Biden’s re-election bid elicits skeptical reactions from student voters

A generation of students that supported Bernie Sanders now seek younger candidates for better representation.

President Joe Biden exits Air Force One from the middle of the three doors with his iPhone in hand.

President Joe Biden’s 2020 campaign slogan, “Our Best Days Still Lie Ahead,” signaled hopefulness. Today, with Biden officially announcing his bid for re-election, students are skeptical that the 80-year-old’s best days are still ahead.

According to a poll from NBC News, close to 70% of Americans oppose Biden’s decision to run for the 2024 presidency, with almost half of the respondents citing his age as a major factor.

For sophomore Isabelle Lim, Biden’s age wasn’t her greatest concern, but she said she would much rather vote for a younger candidate who she could better identify with.

“There’s a lot of buzz that like, oh, like Biden’s senile,” Lim said, though she doesn’t necessarily subscribe to it.

Benkei Golden, a junior studying cinema media studies, said he felt a “generational alienation with [Biden],” making him seek out younger candidates.

Much of Gen Z identifies with Bernie Sanders, despite being a year older than Biden, for example, student Jamie Mazur name-dropped Sanders when asked for his “ideal candidate.”

In an unscientific online poll sent out by Annenberg Media, students gave their opinions on upcoming candidates. Many shared similar sentiments in support of Biden such as “no better option and I would rather get him in office than another Republican” and “least bad option; it’s a shitshow no matter what.”

When approaching other students for their perspectives, many either claimed they lacked the specific knowledge to speak on the topic or stated the issue was “too political.” Those who shared their responses were generally ambivalent.

Andrew Ngo, a business administration student, said a quality he seeks in a candidate is someone who can better understand bipartisan issues.

“I think the last few administrations have been a little bit rough on that end, and I think it’s hurt overall progress,” Ngo said.

USC students who were interviewed said there was a lack of better, and often younger, options. David Deiser, a film and television production major, said voting for other candidates, like Republican candidate Donald Trump, could lead America into “dangerous territory.”

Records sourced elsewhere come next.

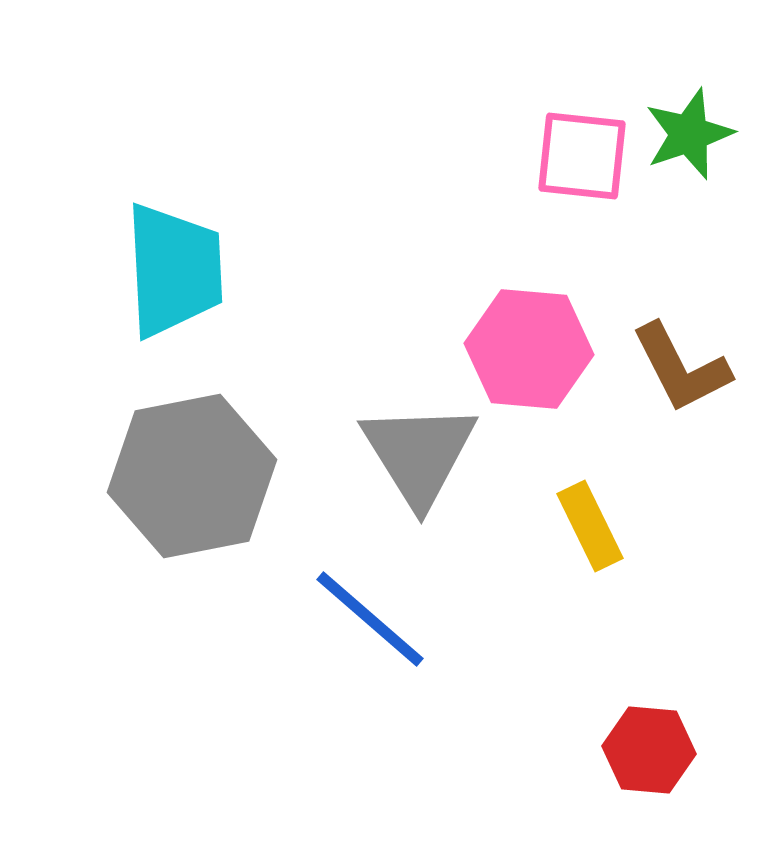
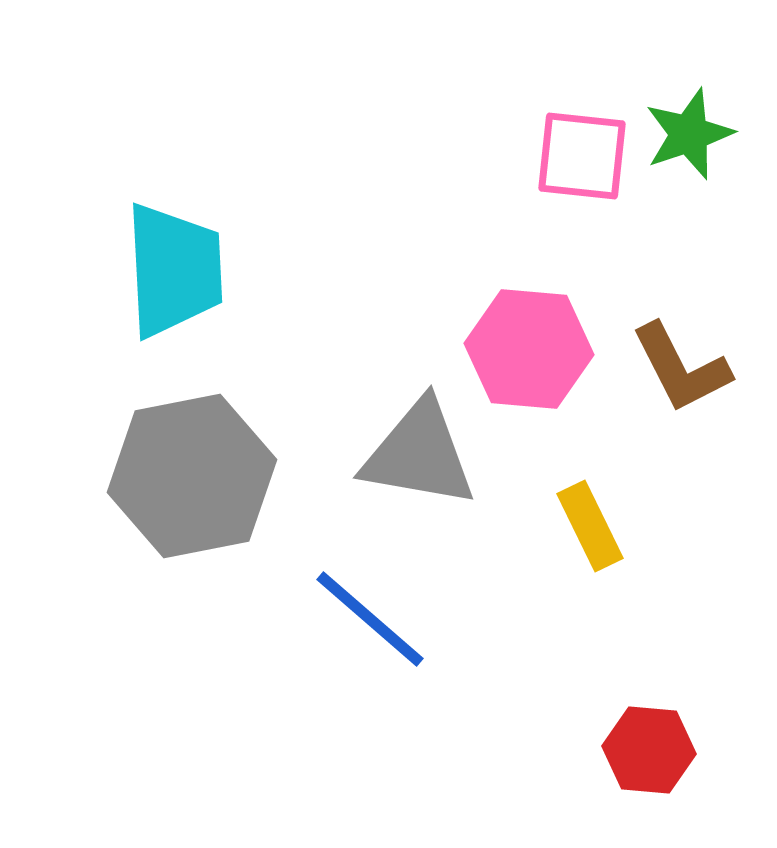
gray triangle: rotated 48 degrees counterclockwise
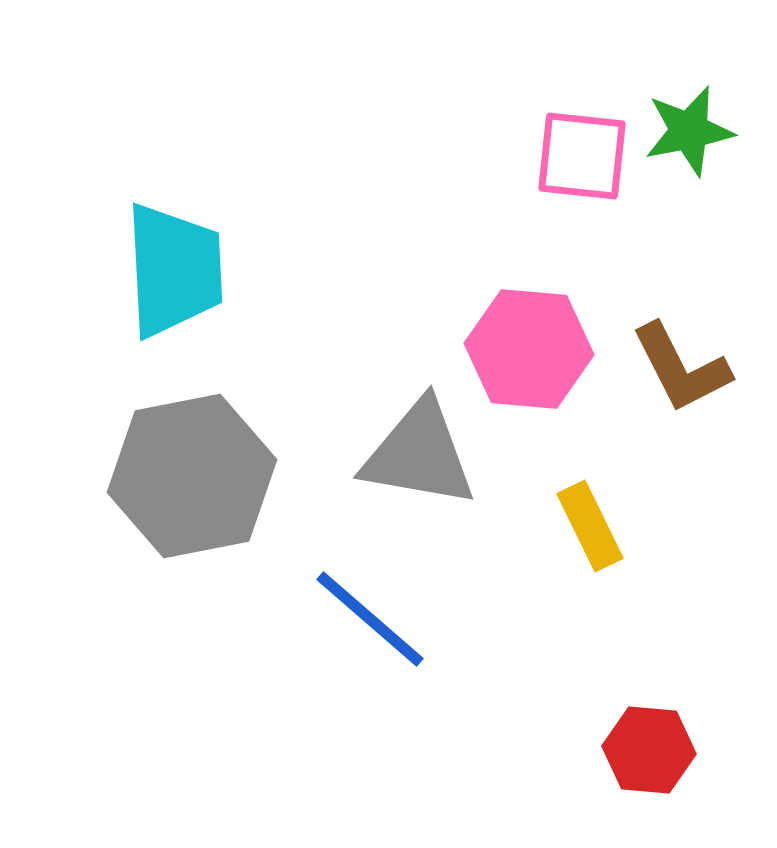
green star: moved 3 px up; rotated 8 degrees clockwise
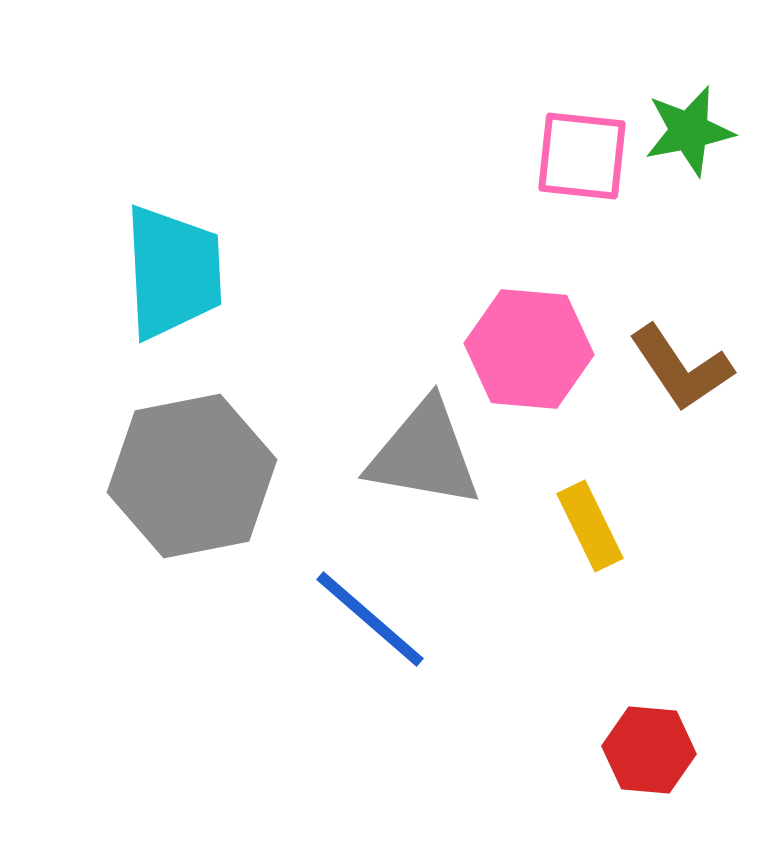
cyan trapezoid: moved 1 px left, 2 px down
brown L-shape: rotated 7 degrees counterclockwise
gray triangle: moved 5 px right
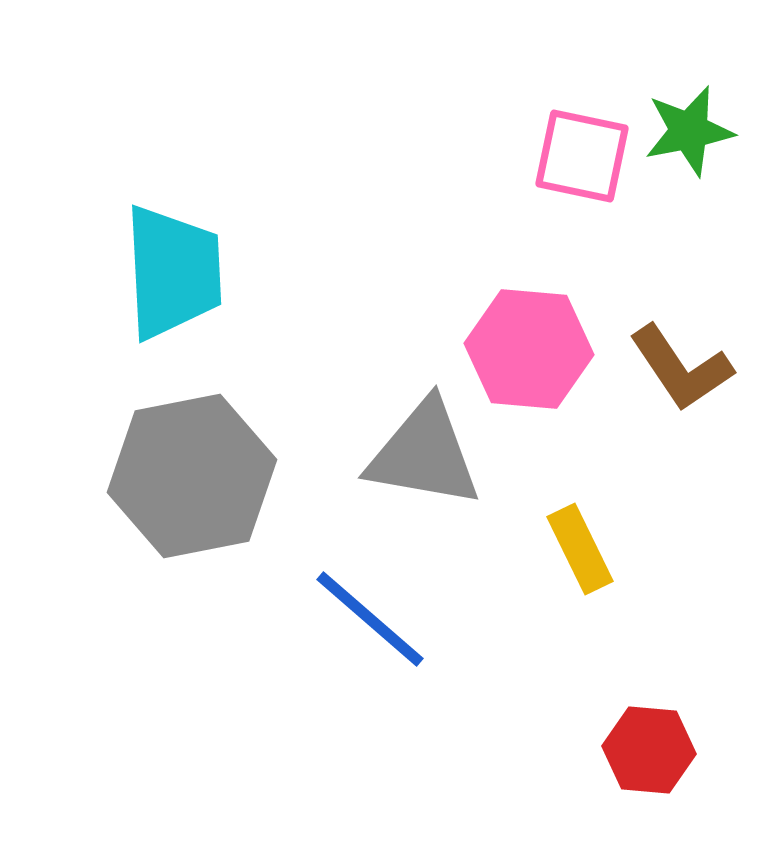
pink square: rotated 6 degrees clockwise
yellow rectangle: moved 10 px left, 23 px down
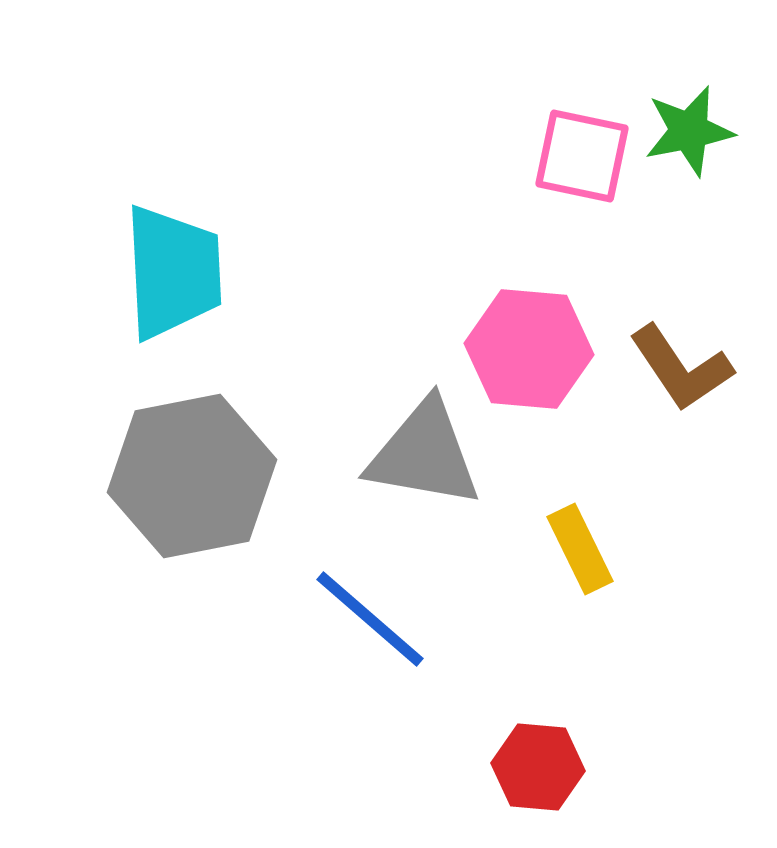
red hexagon: moved 111 px left, 17 px down
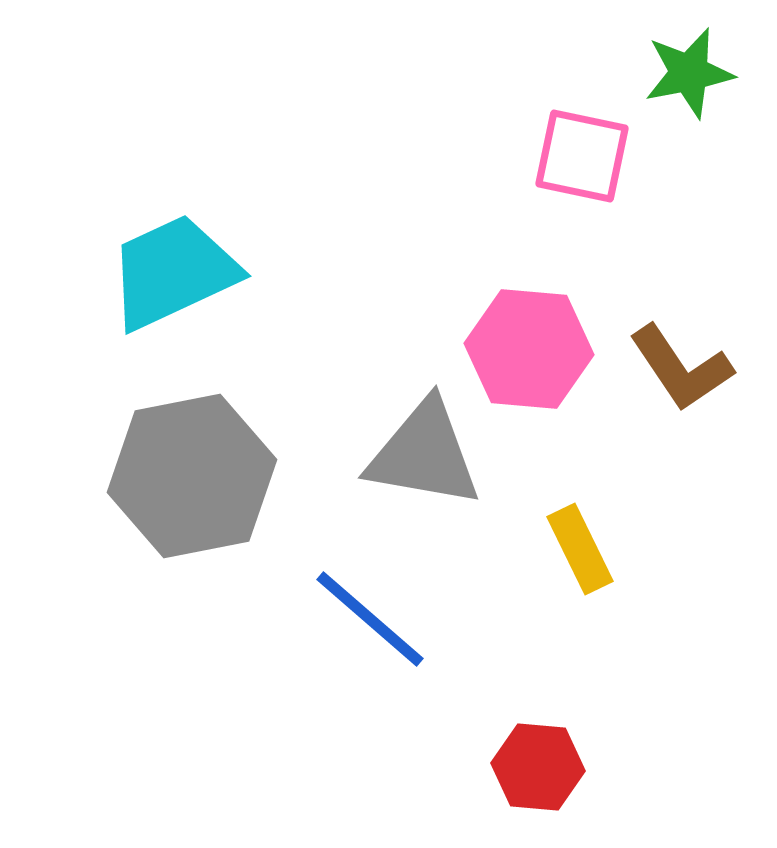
green star: moved 58 px up
cyan trapezoid: rotated 112 degrees counterclockwise
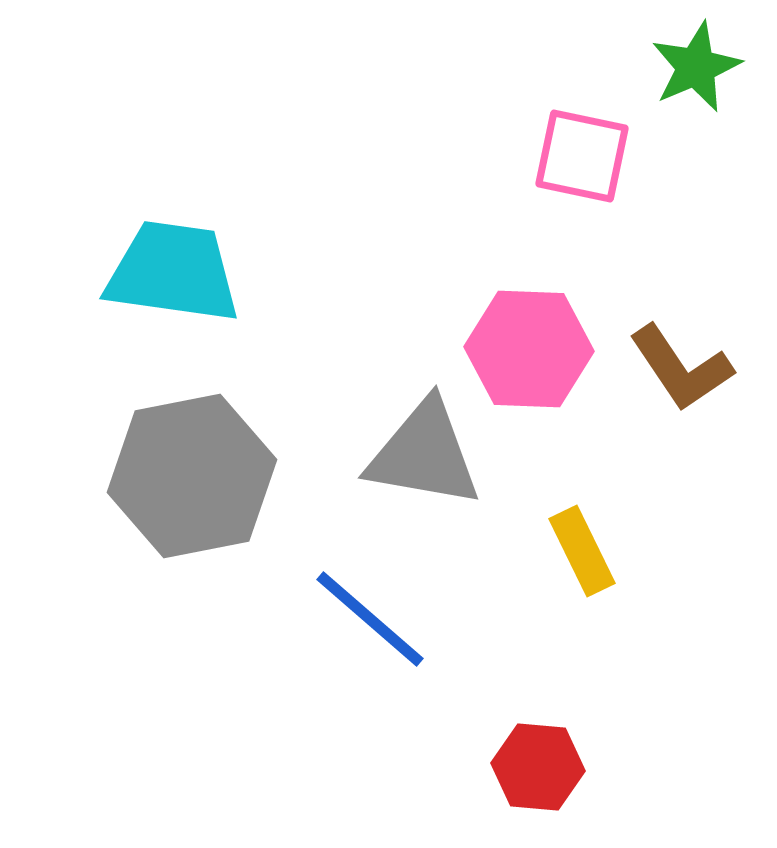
green star: moved 7 px right, 6 px up; rotated 12 degrees counterclockwise
cyan trapezoid: rotated 33 degrees clockwise
pink hexagon: rotated 3 degrees counterclockwise
yellow rectangle: moved 2 px right, 2 px down
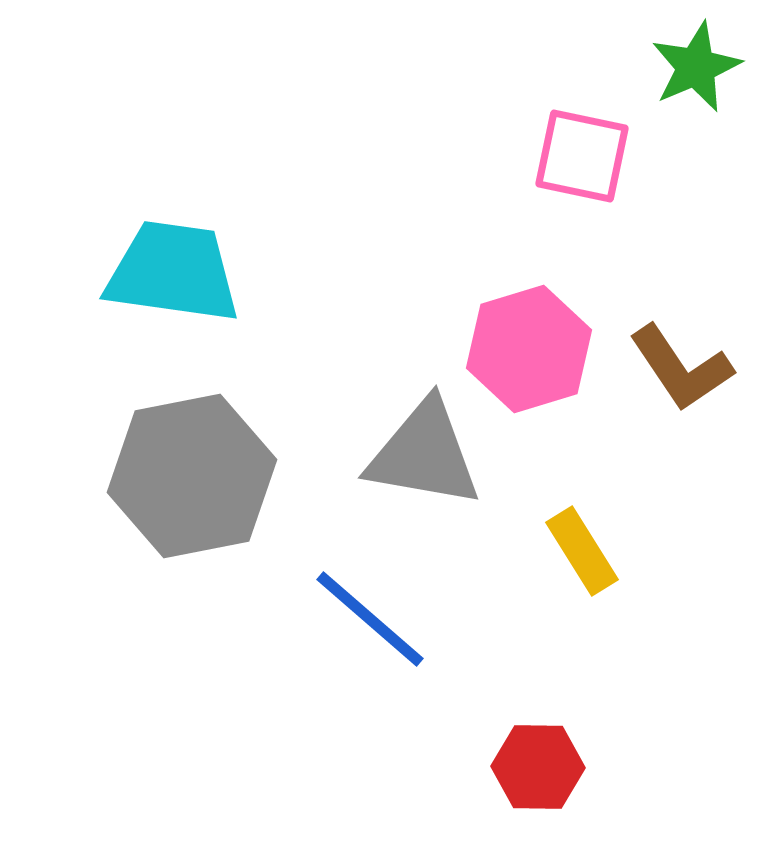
pink hexagon: rotated 19 degrees counterclockwise
yellow rectangle: rotated 6 degrees counterclockwise
red hexagon: rotated 4 degrees counterclockwise
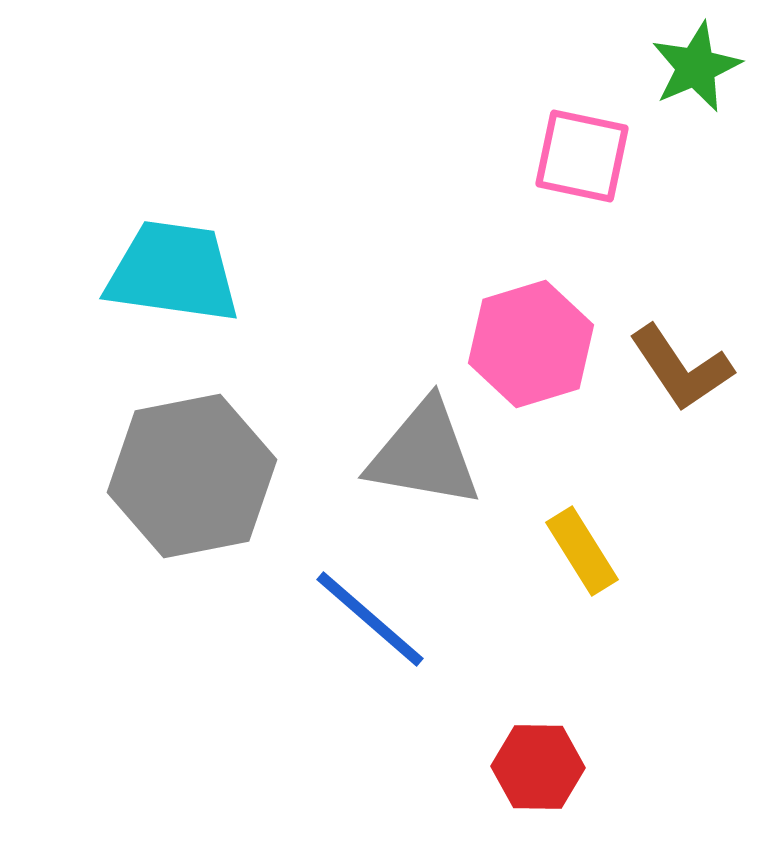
pink hexagon: moved 2 px right, 5 px up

“I think neo-liberal mediocrity is always going to be better than what can sort of lead up to fascism,” Deiser said. “I think it’s fine that Biden is running again. I hope he wins based on the fact that people are probably going to vote for him because he’s a moderate, but I would rather obviously, there be more far-left candidates.”

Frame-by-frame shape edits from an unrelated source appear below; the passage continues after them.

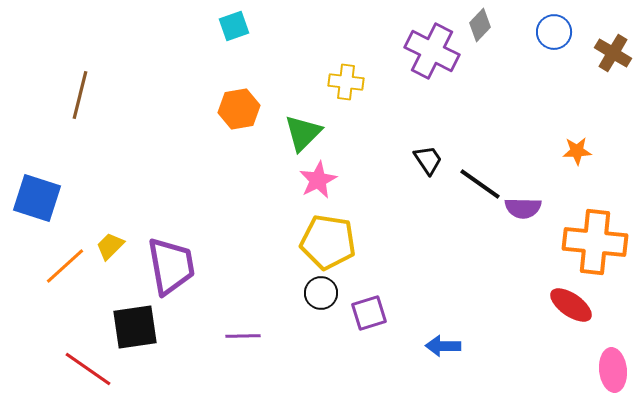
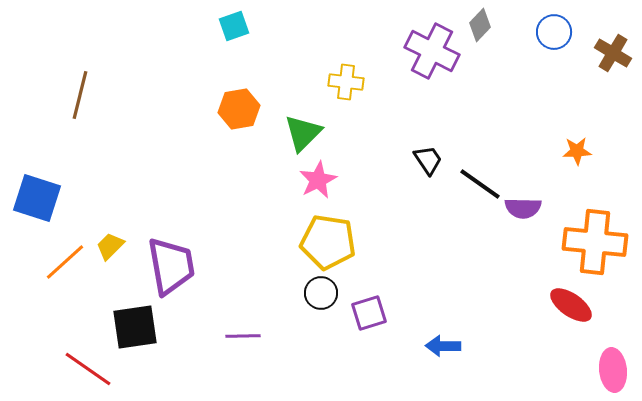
orange line: moved 4 px up
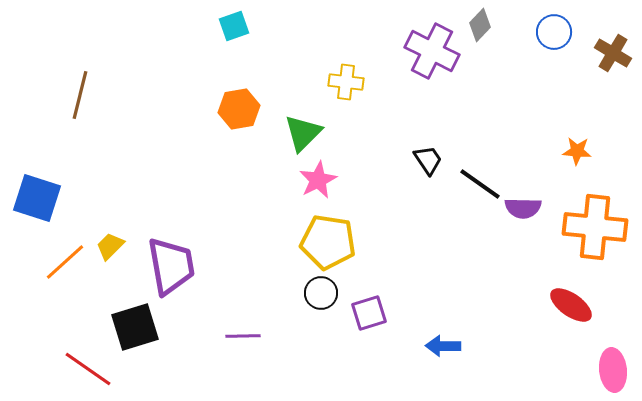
orange star: rotated 8 degrees clockwise
orange cross: moved 15 px up
black square: rotated 9 degrees counterclockwise
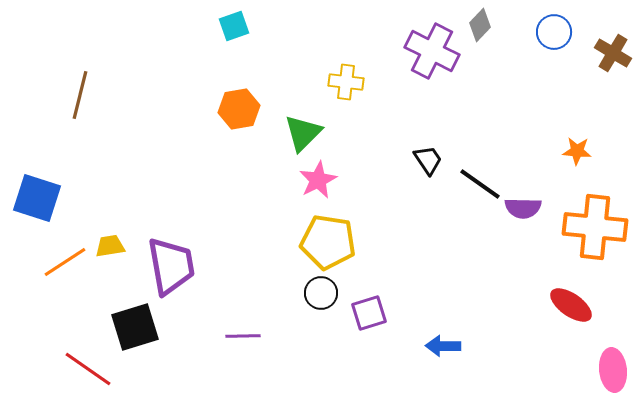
yellow trapezoid: rotated 36 degrees clockwise
orange line: rotated 9 degrees clockwise
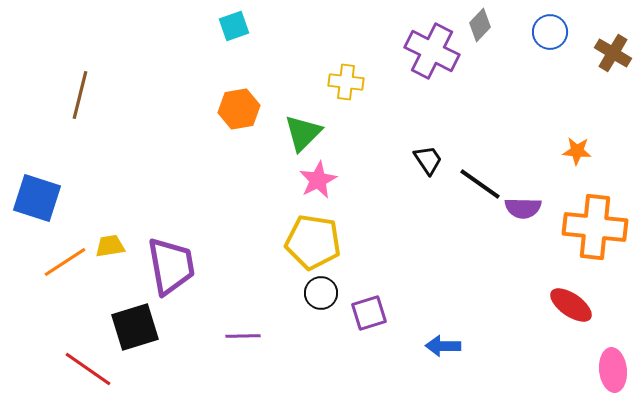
blue circle: moved 4 px left
yellow pentagon: moved 15 px left
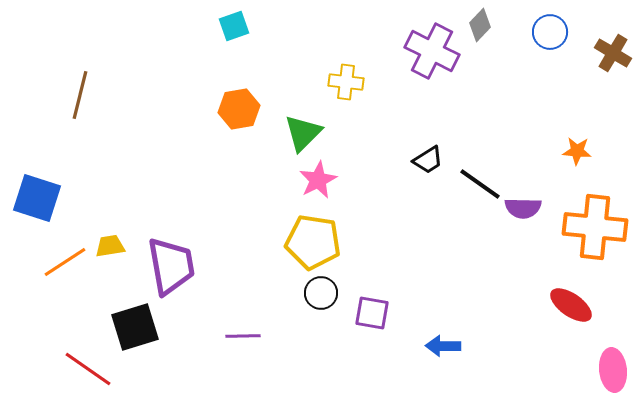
black trapezoid: rotated 92 degrees clockwise
purple square: moved 3 px right; rotated 27 degrees clockwise
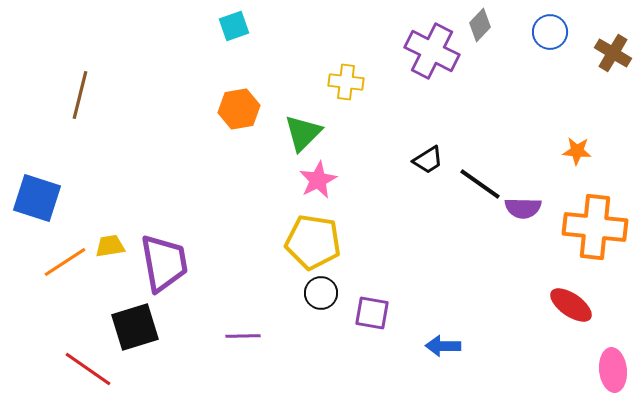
purple trapezoid: moved 7 px left, 3 px up
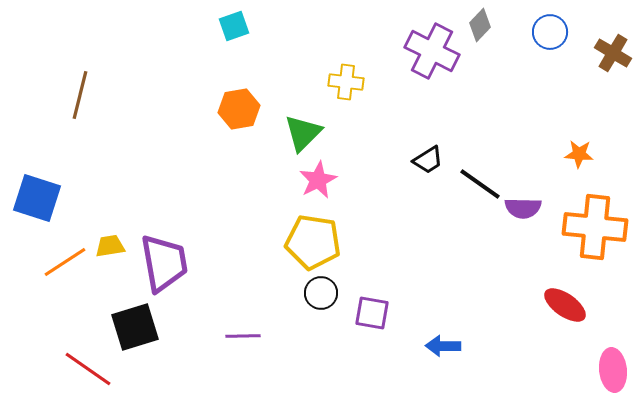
orange star: moved 2 px right, 3 px down
red ellipse: moved 6 px left
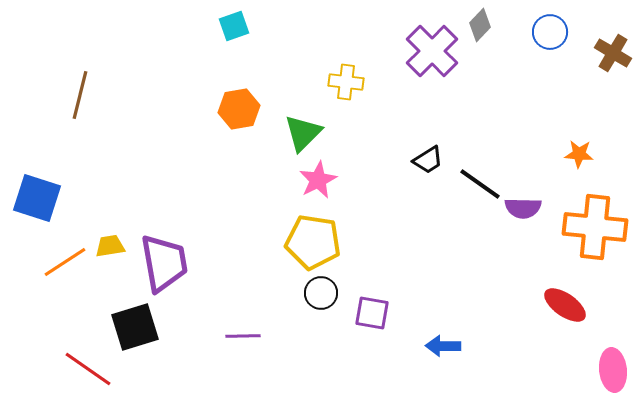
purple cross: rotated 18 degrees clockwise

In an interview with CNN, Biden expressed his hopefulness to continue to work on abortion rights and environmental issues.

“The question we are facing is whether in the years ahead we have more freedom or less freedom. More rights or fewer” Biden said. “I know what I want the answer to be and I think you do too. This is not a time to be complacent. That’s why I’m running for reelection.”

In a three-minute video announcing his campaign, Biden took a jab at his opponent, Donald Trump, stating “MAGA extremists are lining up to take on those bedrock freedoms,” while displaying photos of the 2021 capitol riots.

Entering the 2020 presidential election with a high profile image, as Biden served as Barack Obama’s vice president previously (2009-2017), the race was tight as many Americans supported the then-current president, Donald Trump. Yet Biden received 81 million votes, the most any president has in U.S. history.

The 2024 election provides another intense matchup as both Biden and Trump are the projected candidates for their parties.